Malawi entered into the one-stop border-post agreement with Zambia, Mozambique and Tanzania, but there is need for legislation for it to come into effect.
Tabling the Bill on Tuesday in Parliament, Minister of Trade Mark Katsonga-Phiri commended members of Parliament (MPs) for supporting the Bill, saying Malawi was the only country without legislation on the same.
The legislation will facilitate coordinated border controls for efficient cross-border movements of people and clearance of goods. It will also promote international trade by reducing costs.
“It will simplify, harmonise, standardise and modernise border control procedures, resulting in reduced international trade costs by expediting clearance of goods and easing movement of people between Malawi and neighbouring countries,” said Katsonga-Phiri.
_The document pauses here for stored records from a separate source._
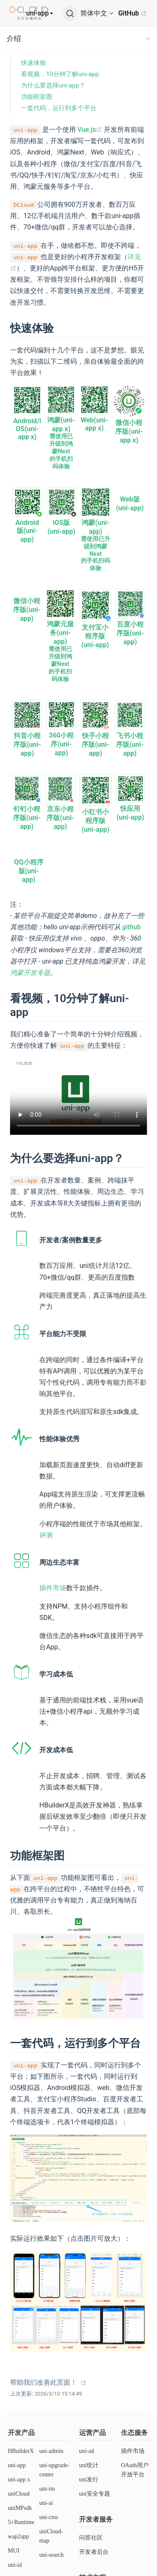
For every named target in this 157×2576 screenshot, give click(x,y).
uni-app (37, 13)
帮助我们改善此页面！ (43, 2382)
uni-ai (46, 2503)
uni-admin (51, 2451)
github (131, 927)
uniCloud (19, 2494)
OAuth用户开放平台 (135, 2470)
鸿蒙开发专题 (30, 973)
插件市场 (52, 1588)
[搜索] (70, 13)
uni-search (51, 2555)
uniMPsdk (20, 2508)
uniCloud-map (51, 2536)
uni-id (15, 2565)
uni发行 (88, 2479)
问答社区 (91, 2538)
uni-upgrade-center (54, 2470)
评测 (46, 1535)
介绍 (14, 38)
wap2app (18, 2536)
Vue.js (89, 130)
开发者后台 (93, 2552)
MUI (13, 2551)
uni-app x (19, 2479)
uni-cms (48, 2517)
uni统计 (88, 2465)
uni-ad (86, 2451)
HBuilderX (21, 2451)
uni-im (47, 2489)
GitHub (132, 13)
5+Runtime (21, 2522)
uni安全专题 (94, 2494)
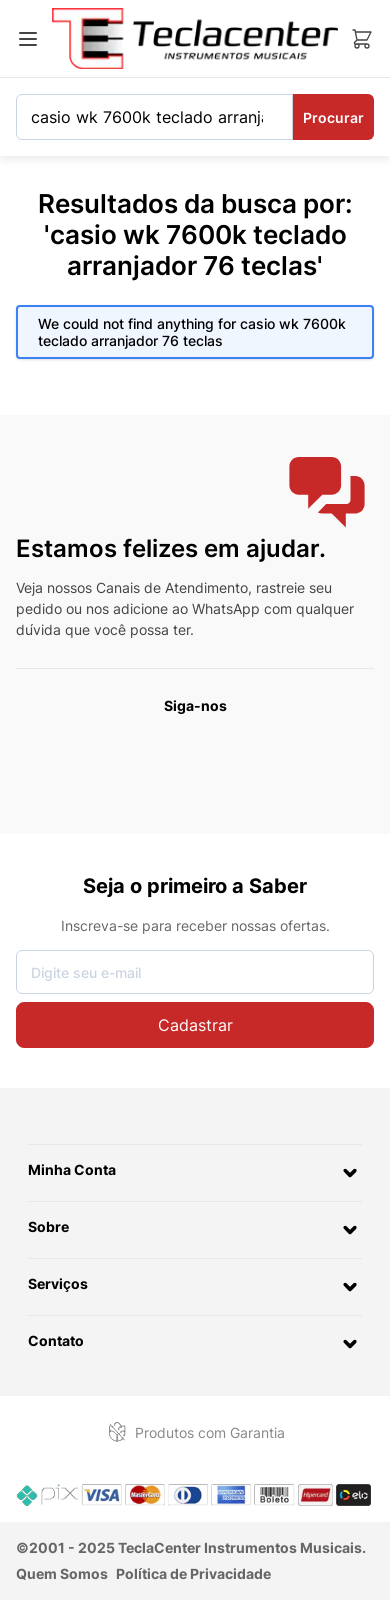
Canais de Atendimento (172, 587)
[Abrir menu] (28, 39)
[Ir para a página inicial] (195, 38)
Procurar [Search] (333, 117)
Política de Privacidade (193, 1573)
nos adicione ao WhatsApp (173, 608)
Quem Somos (62, 1573)
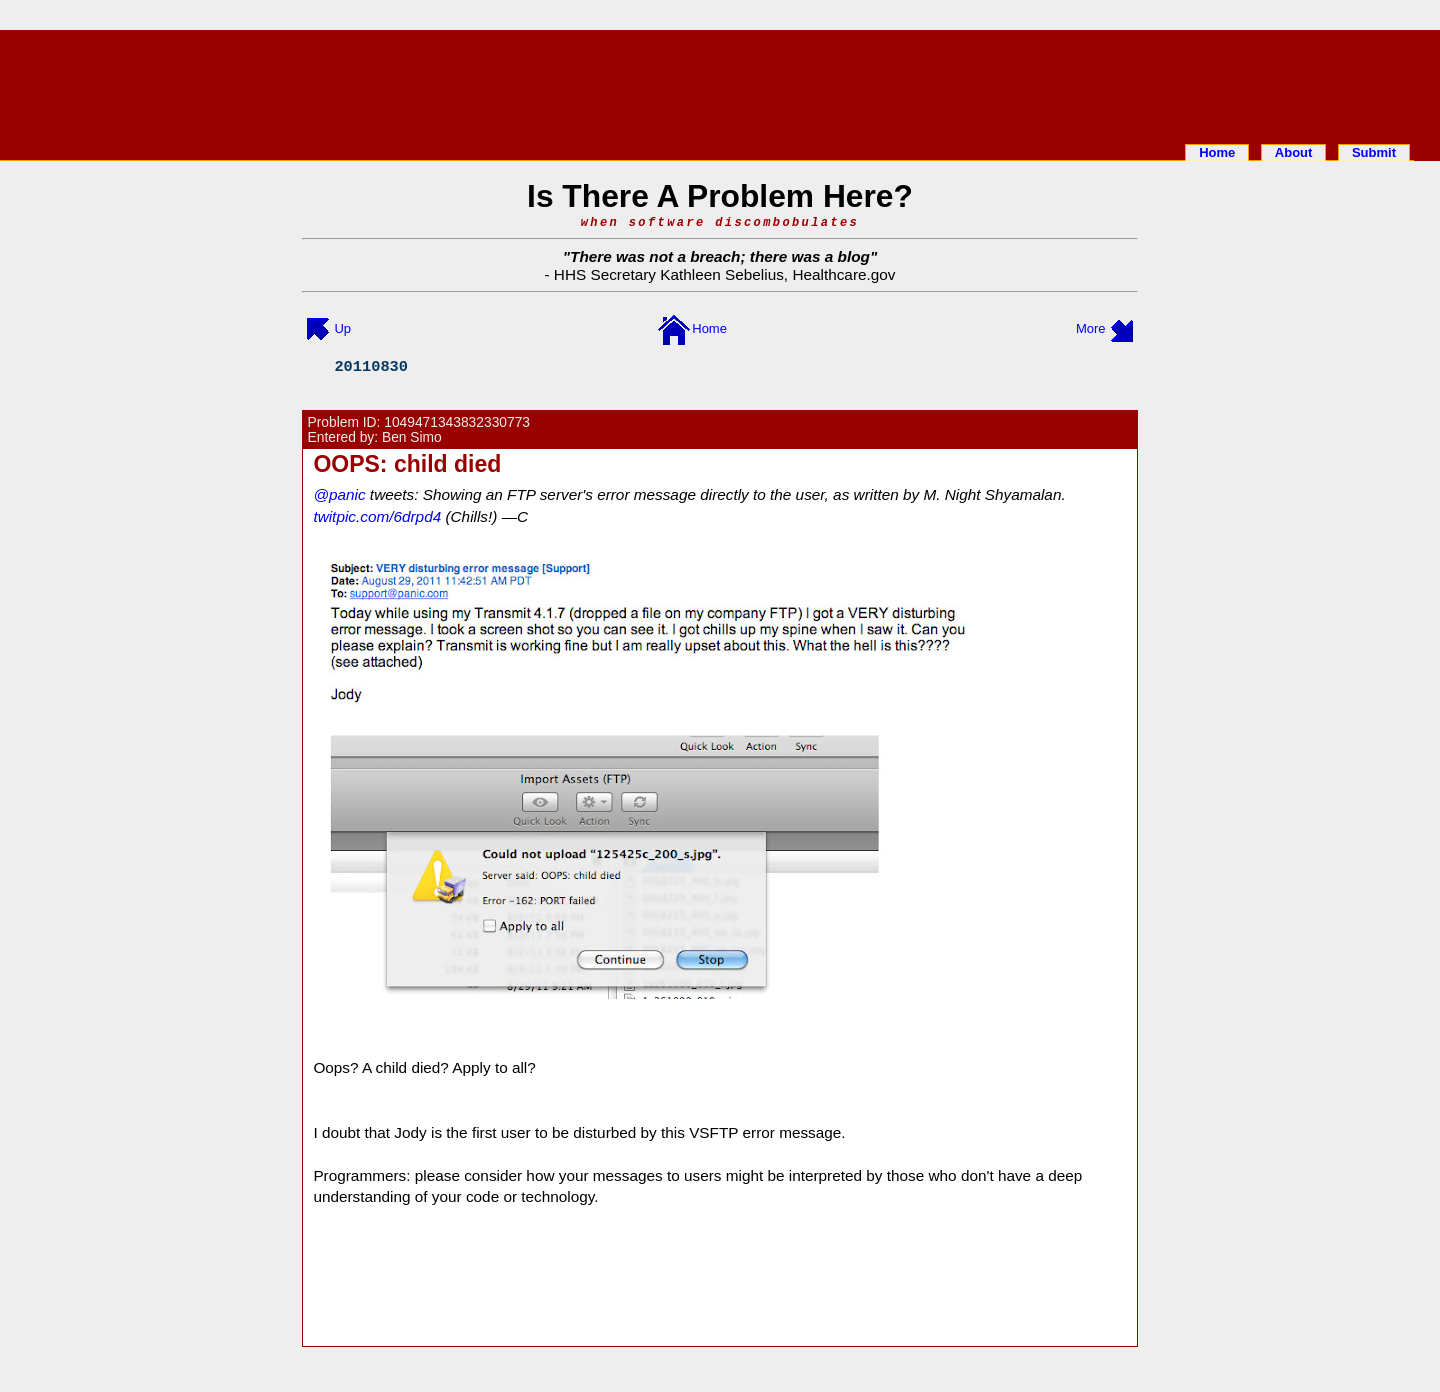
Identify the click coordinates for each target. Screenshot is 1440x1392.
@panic (339, 494)
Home (1217, 152)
The minister said his ministry was receiving complaints of delays and harassment in clearing of goods; hence, the one-stop border post seeks to reduce the number of stops in cross-border trade.
An assessment of challenges faced on borders established that it took an average of six days to clear goods.
“The delays were due to inadequate infrastructure, poor information and commutations technology facilities, inadequate skills, presence of multiple border agencies working in isolation and unharmonised working hours of neighbouring countries,” said Katsonga-Phiri.
He expressed concern that delays on borders affect businesses and make trade uncompetitive, adding that with the one-stop border post system, it should take an hour to clear goods.
Democratic Progressive Party spokesperson on the Bill, Nicholas Dausi said such kinds of Bills should be promoted.
“This will also enhance relationships between Malawi and neighbouring countries. So we support the Bill,” he said.
However, he said Malawi should strive to be an exporter and not just importing products from other countries.
Mzimba North MP Yeremiah Chihana said there is need for the facilities to benefit border districts too.
He said 10 percent of the revenue generated from the border posts should go towards developments in those districts.
Recently, the Southern African Development Community (Sadc) Committee of ministers of trade agreed to fully implement the Sadc Free Trade Area to facilitate free movement of goods.
The free trade areas will ensure increased movement of goods and people from one country to another, which will need improved efficiency in borders.